Homeschooling during a crisis is about as much fun as peeling your fingernail off.  But, it can be done.

1. Be prepared for crisis (as much as one can be).  I have a chronically ill child. For us, being prepared means having age/grade appropriate worksheet books to turn to when I can not teach a lesson or be "hands on mom"  and for taking in a backpack to doctor's offices. It also means knowing where insurance cards are, always.

2. Have a small cooler washed and ready to use.  When I have a lot of errands or doctor's visits in a day, I pack a cooler with ice, water bottles and some cut up sandwiches for snacks. It helps a lot to be able to feed the kids on the road if necessary.
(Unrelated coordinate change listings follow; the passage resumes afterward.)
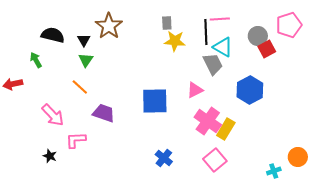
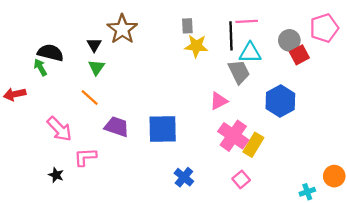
black semicircle: (53, 35) -> (50, 53), moved
cyan triangle: (223, 47) -> (250, 53), turned -30
blue square: (155, 101) -> (163, 129), moved
pink square: (215, 160) -> (241, 179), size x0.7

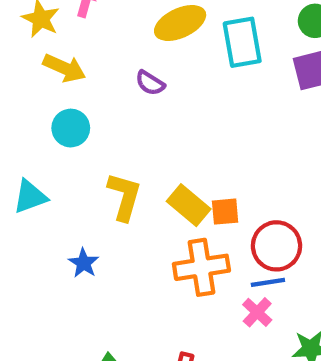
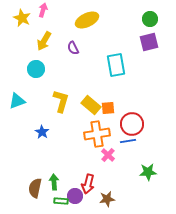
cyan rectangle: (242, 42) -> (116, 65), moved
yellow arrow: (64, 68) -> (44, 41), moved, turned 96
purple semicircle: (150, 83) -> (73, 48), turned 32
pink cross: (257, 312) -> (108, 155), moved

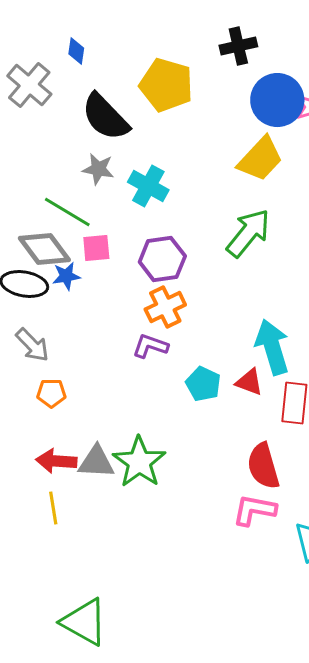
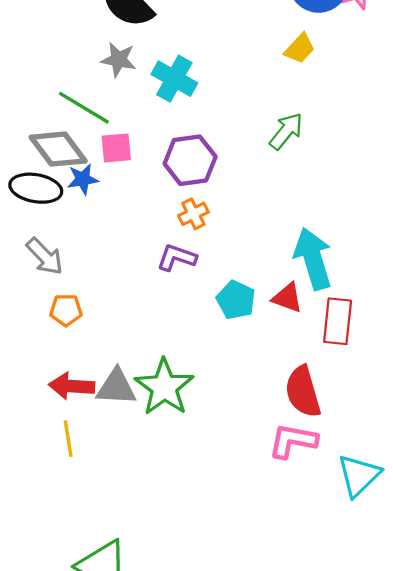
yellow trapezoid: (260, 159) -> (300, 48), size x0.6
green arrow: (248, 233) -> (286, 131), size x0.7
orange cross: (165, 307) -> (193, 214), size x0.7

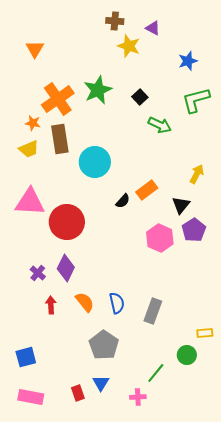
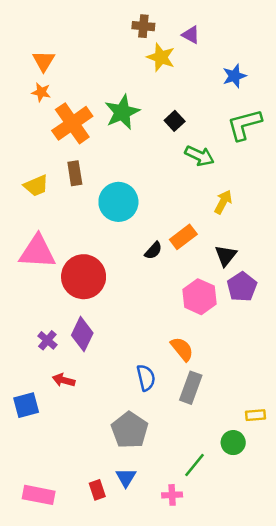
orange star: (33, 123) -> (41, 92), moved
brown rectangle: (60, 139) -> (75, 173), size x0.7
yellow arrow: (197, 174) -> (223, 202), moved
orange semicircle: (85, 302) -> (182, 349), moved
red arrow: (51, 305) -> (64, 380), turned -72
blue square: (26, 357) -> (26, 405), moved

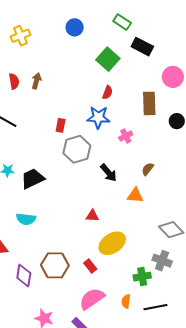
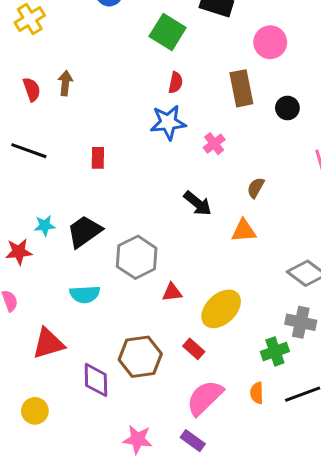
red rectangle: (61, 125) -> (98, 158), moved
gray hexagon: (77, 149) -> (137, 257), moved
red triangle: (92, 216) -> (172, 292), moved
3. Rethink your extracurriculars - but only temporarily!  When you sign up for things, know how to extricate your child from them and the consequences for doing so. If you must pull your child out, then ask if they can return when things are better.

4. Stick to your normal routine as much as possible.  Your family benefits from routine when everything else seems messy and troubled.  Even now, we all get up at the same time, we do school in the mornings (barring appointments and anything happening that I must be there for), we have lunch, they play and so on.

5. If you have a sick child and he can do something, then make him do something. It keeps them feeling more normal and keeps them from falling farther and farther behind. Don't let them slack unnecessarily on their school work or their chores.

6. Take excellent care of yourself. This is my biggest hurdle. Take time out when possible for you to recharge and regroup. Make sure you give your spouse time out as well. Take time out with each other.

7. When people offer to help, accept it. If they say let me know if there is anything they can do, ask them if they mean that then find something for them to do. Maybe it is helping you catch up on your laundry, making you a couple of freezer meals, picking up a prescription for you, taking your car in for an oil change, etc.

8. Don't be afraid to say no. No is a magical word. It helps you to keep your time free. Don't feel guilty about saying no.

9. Take time off. You can just sit and breathe. Maybe this time is when you all spend days with each other and do nothing but comfort each other. Sometimes, that is just what we need. No pressure of life, just family togetherness.

10. Seek help. If you need help, get it. If you think you need help, get it.  No man is an island and we should not live like one.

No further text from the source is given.